- **EXERCISE PROMPT**
Once every line below with "ambiente" has been counted, state the total and nothing else.

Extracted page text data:
== Segment start ==

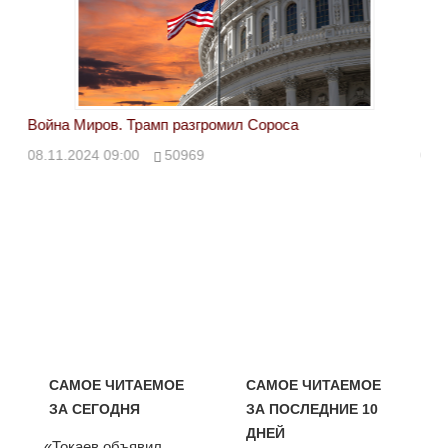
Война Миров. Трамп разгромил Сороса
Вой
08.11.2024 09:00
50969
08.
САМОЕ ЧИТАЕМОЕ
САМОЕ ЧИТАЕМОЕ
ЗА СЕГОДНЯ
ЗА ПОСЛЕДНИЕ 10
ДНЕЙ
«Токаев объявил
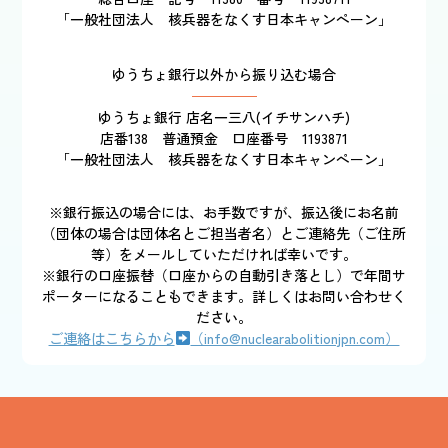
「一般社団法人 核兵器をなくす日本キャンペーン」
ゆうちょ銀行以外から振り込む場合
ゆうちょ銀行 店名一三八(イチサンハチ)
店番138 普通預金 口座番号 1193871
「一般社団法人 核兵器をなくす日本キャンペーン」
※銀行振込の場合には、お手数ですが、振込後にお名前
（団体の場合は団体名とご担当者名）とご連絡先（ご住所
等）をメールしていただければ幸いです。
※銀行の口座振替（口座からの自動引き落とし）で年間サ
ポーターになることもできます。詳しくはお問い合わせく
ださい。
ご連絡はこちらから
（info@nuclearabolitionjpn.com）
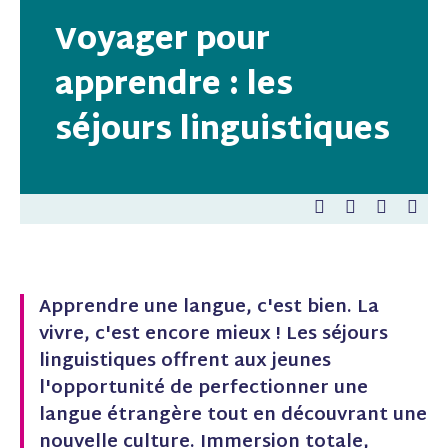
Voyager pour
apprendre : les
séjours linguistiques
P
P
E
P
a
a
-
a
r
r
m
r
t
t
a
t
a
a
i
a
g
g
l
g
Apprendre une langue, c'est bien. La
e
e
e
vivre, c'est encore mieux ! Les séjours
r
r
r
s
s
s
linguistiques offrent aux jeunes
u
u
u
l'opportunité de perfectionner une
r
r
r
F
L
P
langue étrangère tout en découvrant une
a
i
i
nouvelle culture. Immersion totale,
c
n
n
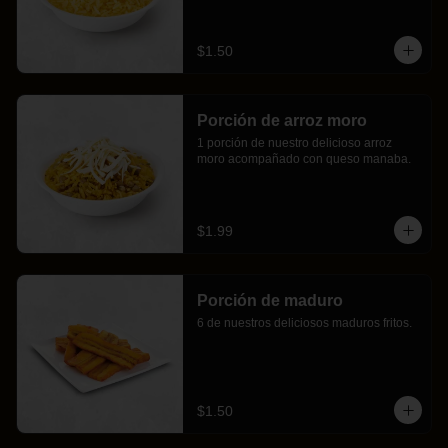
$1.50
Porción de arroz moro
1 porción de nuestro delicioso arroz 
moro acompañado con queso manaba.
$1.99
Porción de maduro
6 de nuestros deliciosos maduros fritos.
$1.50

== Segment end ==
== Segment start ==

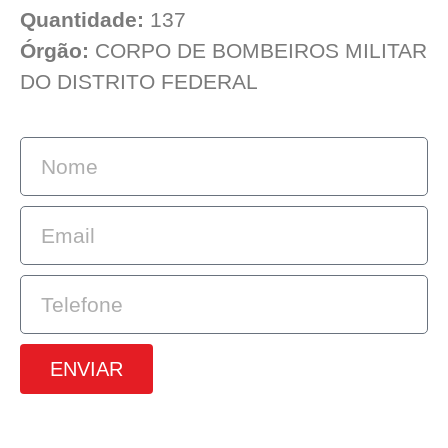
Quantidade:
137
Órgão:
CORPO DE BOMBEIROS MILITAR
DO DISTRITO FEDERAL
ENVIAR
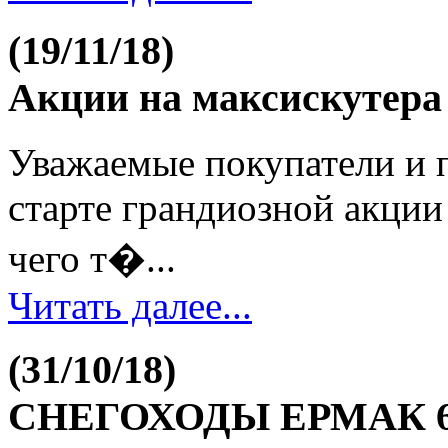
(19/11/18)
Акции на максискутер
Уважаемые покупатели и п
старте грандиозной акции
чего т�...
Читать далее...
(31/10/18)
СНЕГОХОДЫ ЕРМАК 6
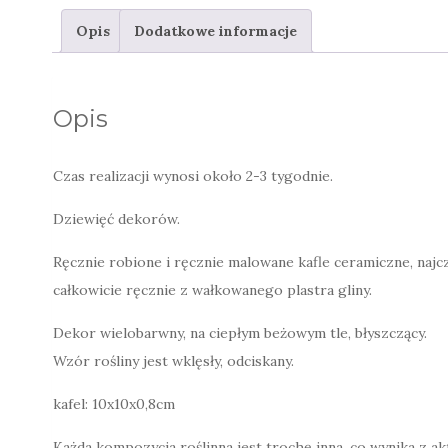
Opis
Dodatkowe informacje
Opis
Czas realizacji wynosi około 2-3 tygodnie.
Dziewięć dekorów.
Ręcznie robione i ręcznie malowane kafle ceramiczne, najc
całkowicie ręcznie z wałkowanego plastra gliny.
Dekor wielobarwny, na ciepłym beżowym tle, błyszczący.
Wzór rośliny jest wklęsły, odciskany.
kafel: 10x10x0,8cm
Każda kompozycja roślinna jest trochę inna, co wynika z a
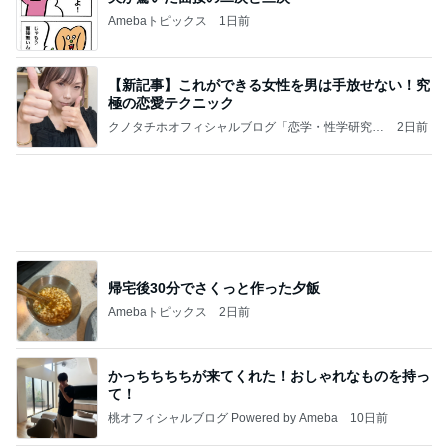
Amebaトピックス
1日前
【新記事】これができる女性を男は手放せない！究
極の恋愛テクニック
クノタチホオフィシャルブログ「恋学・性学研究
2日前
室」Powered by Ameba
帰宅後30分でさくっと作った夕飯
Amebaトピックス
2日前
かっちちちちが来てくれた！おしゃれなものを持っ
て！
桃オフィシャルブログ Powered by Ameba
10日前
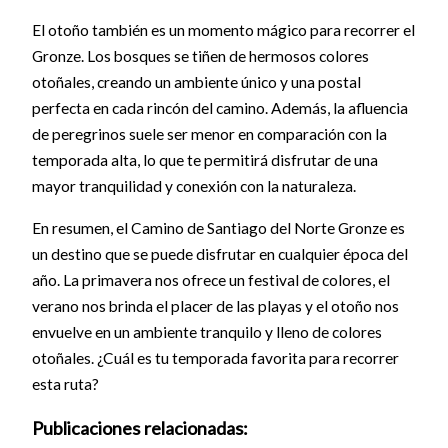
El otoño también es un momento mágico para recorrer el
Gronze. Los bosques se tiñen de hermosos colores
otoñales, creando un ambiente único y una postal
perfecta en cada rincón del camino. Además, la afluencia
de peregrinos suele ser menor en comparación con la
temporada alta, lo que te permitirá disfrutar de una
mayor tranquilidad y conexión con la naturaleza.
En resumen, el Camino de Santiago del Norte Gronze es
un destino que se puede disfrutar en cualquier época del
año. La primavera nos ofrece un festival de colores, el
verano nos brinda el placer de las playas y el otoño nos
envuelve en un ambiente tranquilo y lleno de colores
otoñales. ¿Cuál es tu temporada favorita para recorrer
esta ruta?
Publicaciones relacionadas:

== Segment end ==
== Segment start ==

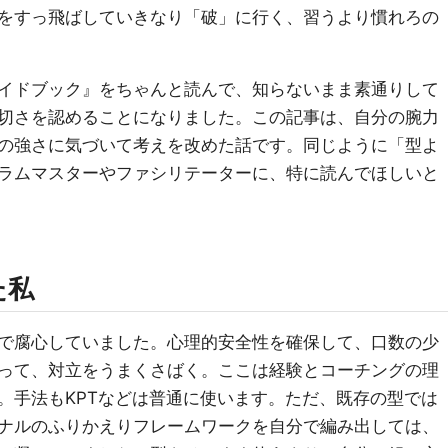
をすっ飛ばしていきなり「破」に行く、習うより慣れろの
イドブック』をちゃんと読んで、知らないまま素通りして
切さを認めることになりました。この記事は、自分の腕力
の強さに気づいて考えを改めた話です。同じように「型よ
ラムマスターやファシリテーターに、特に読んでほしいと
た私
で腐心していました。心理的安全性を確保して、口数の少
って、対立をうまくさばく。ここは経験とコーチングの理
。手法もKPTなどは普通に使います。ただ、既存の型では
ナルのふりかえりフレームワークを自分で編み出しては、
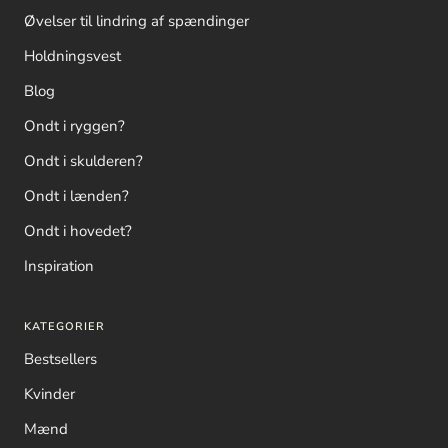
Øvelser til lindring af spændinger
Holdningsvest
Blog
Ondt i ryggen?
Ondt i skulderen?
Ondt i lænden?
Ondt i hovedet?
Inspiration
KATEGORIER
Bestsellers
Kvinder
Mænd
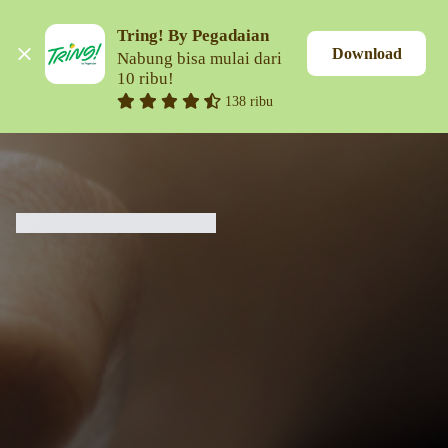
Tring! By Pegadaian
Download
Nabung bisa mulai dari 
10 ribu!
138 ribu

== Segment end ==

- **EXERCISE SOLUTION**
2